= Andrew Moor =

British-Canadian banking executive (1959–2024)

Andrew Moor (1959–2025) was a British-Canadian banking executive who served as president and chief executive officer of Equitable Bank.

==Early life and education==
Born in Sussex, England, Moor initially trained as a mechanical engineer in London before relocating to Canada, where he completed an MBA at the University of British Columbia in 1987.

==Career==
After his MBA, Moor joined CIBC, returning to Canada in 1990. He later held senior executive roles, including chief financial officer and then CEO of modular furniture manufacturer SMED International, which was sold in 2000. He subsequently became president and CEO of the mortgage brokerage Invis until its acquisition by HSBC in 2006.

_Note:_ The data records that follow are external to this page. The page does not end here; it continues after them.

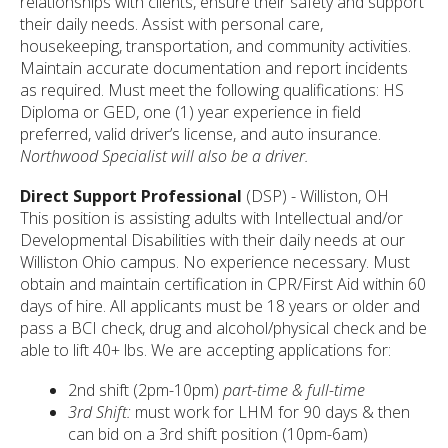
relationships with clients, ensure their safety and support
their daily needs. Assist with personal care,
housekeeping, transportation, and community activities.
Maintain accurate documentation and report incidents
as required. Must meet the following qualifications: HS
Diploma or GED, one (1) year experience in field
preferred, valid driver’s license, and auto insurance.
Northwood Specialist will also be a driver.
Direct Support Professional
(DSP)
- Williston, OH
This position is assisting adults with Intellectual and/or
Developmental Disabilities with their daily needs at our
Williston Ohio campus. No experience necessary. Must
obtain and maintain certification in CPR/First Aid within 60
days of hire. All applicants must be 18 years or older and
pass a BCI check, drug and alcohol/physical check and be
able to lift 40+ lbs. We are accepting applications for:
2nd shift (2pm-10pm)
part-time & full-time
3rd Shift:
must work for LHM for 90 days & then
can bid on a 3rd shift position (10pm-6am)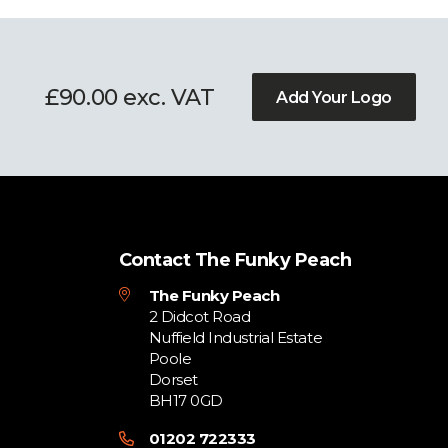
£90.00 exc. VAT
Add Your Logo
Contact The Funky Peach
The Funky Peach
2 Didcot Road
Nuffield Industrial Estate
Poole
Dorset
BH17 0GD
01202 722333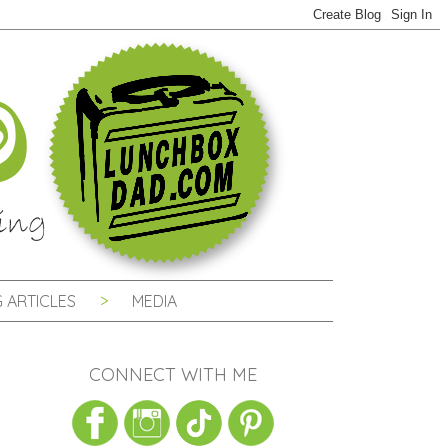
 ARTICLES
MEDIA
CONNECT WITH ME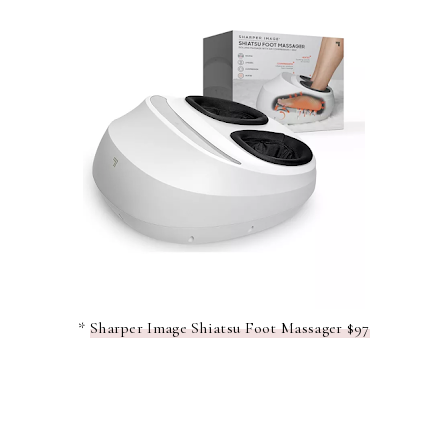
*
Sharper Image Shiatsu Foot Massager $97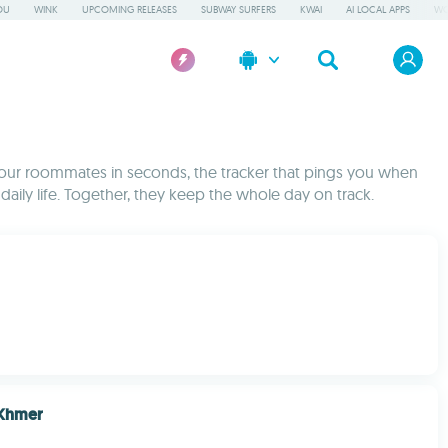
OU
WINK
UPCOMING RELEASES
SUBWAY SURFERS
KWAI
AI LOCAL APPS
WO
h your roommates in seconds, the tracker that pings you when
ly life. Together, they keep the whole day on track.
 Khmer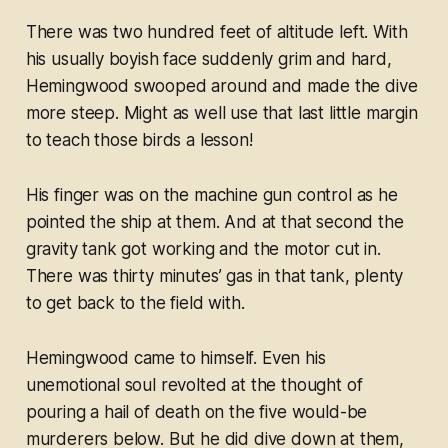
There was two hundred feet of altitude left. With
his usually boyish face suddenly grim and hard,
Hemingwood swooped around and made the dive
more steep. Might as well use that last little margin
to teach
those
birds a lesson!
His finger was on the machine gun control as he
pointed the ship at them. And at that second the
gravity tank got working and the motor cut in.
There was thirty minutes’ gas in that tank, plenty
to get back to the field with.
Hemingwood came to himself. Even his
unemotional soul revolted at the thought of
pouring a hail of death on the five would-be
murderers below. But he did dive down at them,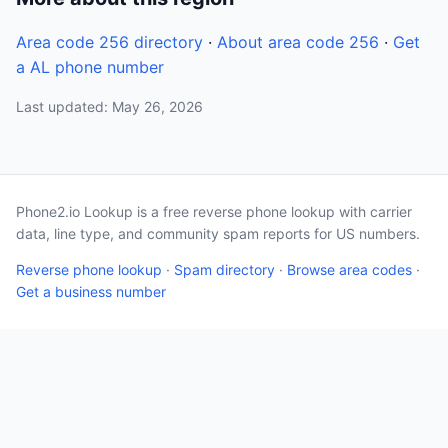
Area code 256 directory
·
About area code 256
·
Get
a AL phone number
Last updated: May 26, 2026
Phone2.io Lookup is a free reverse phone lookup with carrier
data, line type, and community spam reports for US numbers.
Reverse phone lookup
·
Spam directory
·
Browse area codes
·
Get a business number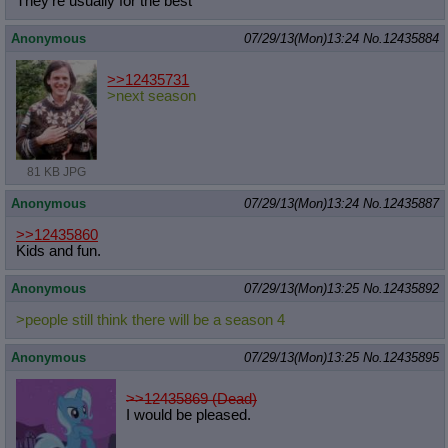
They're usually for the best
Anonymous
07/29/13(Mon)13:24
No.
12435884
>>12435731
>next season
81 KB JPG
Anonymous
07/29/13(Mon)13:24
No.
12435887
>>12435860
Kids and fun.
Anonymous
07/29/13(Mon)13:25
No.
12435892
>people still think there will be a season 4
Anonymous
07/29/13(Mon)13:25
No.
12435895
>>12435869 (Dead)
I would be pleased.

In 2007, Moor was appointed CEO of Equitable Trust. During the 2008 global financial crisis, he expanded Equitable's commercial lending operations, particularly focusing on underserved segments such as self-employed borrowers and individuals with non-traditional credit profiles. During his tenure, Equitable launched EQ Bank in 2016, a direct-to-consumer digital banking platform.

== Legacy ==
Moor died suddenly in 2025.

In 2026, the Open Banking Expo inaugurated the Andrew Moor Award in his honour, which recognises individuals who have made "an outstanding contribution to advancing Open Banking in Canada".